Checks and balances to prevent abuses are eroding, security agencies are being beefed up, and the sources of data that justify mass deportations are quickly opening up. Big tech platforms already collect vast amounts of personal data for advertising and, while some previously resisted government requests, they now seem eager to comply with the new administration. Tech CEOs have practically fallen over themselves to get on board with Trump, and a growing surveillance market—“advertising intelligence,” or ADINT—now sells real-time data on people’s preferences, location and social ties to law enforcement and immigration agencies. Almost all that information is derived from advertising data collected by tech platforms as part of their routine business. In the coming years, this industry will expand rapidly.

By acquiring surveillance technologies, Western agencies fuel a poorly regulated industry and provide authoritarian regimes with new tools to repress people. Even before Trump took office, my team found case after case of authoritarian and even democratic governments using these highly invasive systems to target journalists, human rights defenders, lawyers and legitimate political resisters. Many spyware and surveillance companies have headquarters in Israel and Gulf countries, where Trump has lots of friends. He’s notorious for his chummy relations with dictators and autocrats who most benefit from a poorly regulated surveillance-industrial complex. High-risk individuals, including human rights defenders in exile, will face heightened threats, caught in the crosshairs of two adversaries: the countries that they fled from in fear for their lives and their host countries who first welcomed them, but will now put them under a Kafka-esque spotlight in order to locate and deport them. 

Who will be hurt most? As always, immigrants, refugees, political targets, investigative journalists and anyone threatening the new oligarchy’s interests. Support groups, including NGOs, legal aid organizations and academic watchdogs, will also be in danger. The Trump administration has already withdrawn federal funding for universities, such as Columbia, that do not conform to its ideology and has gone so far as to threaten to dismantle the tenure system. Elon Musk has used his X platform to harass political opponents, journalists and democracy advocacy groups, while simultaneously directing his DOGE team to dig through tax records and other confidential federal data systems, opening up the prospect of frivolous investigations against political enemies. Canadians engaged in fact-gathering, public interest research and human rights will not be immune to these rising dangers, especially in light of the outrageous threats to Canada’s sovereignty from the Trump administration.

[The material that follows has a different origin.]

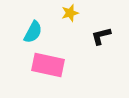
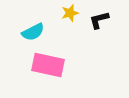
cyan semicircle: rotated 35 degrees clockwise
black L-shape: moved 2 px left, 16 px up
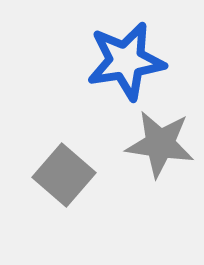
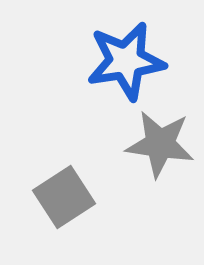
gray square: moved 22 px down; rotated 16 degrees clockwise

What to do? We have to acknowledge that we are in for darker times ahead and brace ourselves for that reality. It will be important to use whatever avenues that have not been perverted in North America and elsewhere to challenge unlawful surveillance. The mission of groups like the Citizen Lab, which act as independent watchdogs against abuse of power in the digital arena, has become more critical than ever before. So have those of legal and other civil society support groups, working on the frontlines. 

Meanwhile, the Canadian government should avoid hastily dumping resources into our own border and security agencies simply to appease Trump; it’s clear now that whatever we do won’t truly appease him anyway. Nor should we blindly mimic the unrestrained police state that is developing south of the border. If anything, our government should invest in stronger oversight to prevent abuses and discriminatory practices while simultaneously devoting resources to build support systems to migrants and refugees who need them now more than ever.

Persecuted people throughout history have fought and survived the type of doom that many of us are only now feeling for the first time. The world Trump and his coterie of James Bond villains are building is one these groups have spent decades resisting. Joining them in that resistance has been long overdue—but now is better than never.


Ronald Deibert is the director of the Citizen Lab and the author of Chasing Shadows: Cyber Espionage, Subversion, and the Global Fight for Democracy.